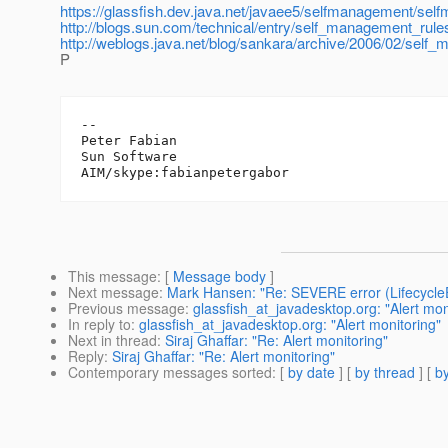
https://glassfish.dev.java.net/javaee5/selfmanagement/s
http://blogs.sun.com/technical/entry/self_management_rule
http://weblogs.java.net/blog/sankara/archive/2006/02/self
P
-- 

Peter Fabian

Sun Software

This message
: [
Message body
]
Next message
:
Mark Hansen: "Re: SEVERE error (Lifecycle
Previous message
:
glassfish_at_javadesktop.org: "Alert mon
In reply to
:
glassfish_at_javadesktop.org: "Alert monitoring"
Next in thread
:
Siraj Ghaffar: "Re: Alert monitoring"
Reply
:
Siraj Ghaffar: "Re: Alert monitoring"
Contemporary messages sorted
: [
by date
] [
by thread
] [
by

###

Nothing should appear in the output except the lines from the one with "Next message" through the end of the records above, copied exactly.

Next message
:
Mark Hansen: "Re: SEVERE error (Lifecycle
Previous message
:
glassfish_at_javadesktop.org: "Alert mon
In reply to
:
glassfish_at_javadesktop.org: "Alert monitoring"
Next in thread
:
Siraj Ghaffar: "Re: Alert monitoring"
Reply
:
Siraj Ghaffar: "Re: Alert monitoring"
Contemporary messages sorted
: [
by date
] [
by thread
] [
by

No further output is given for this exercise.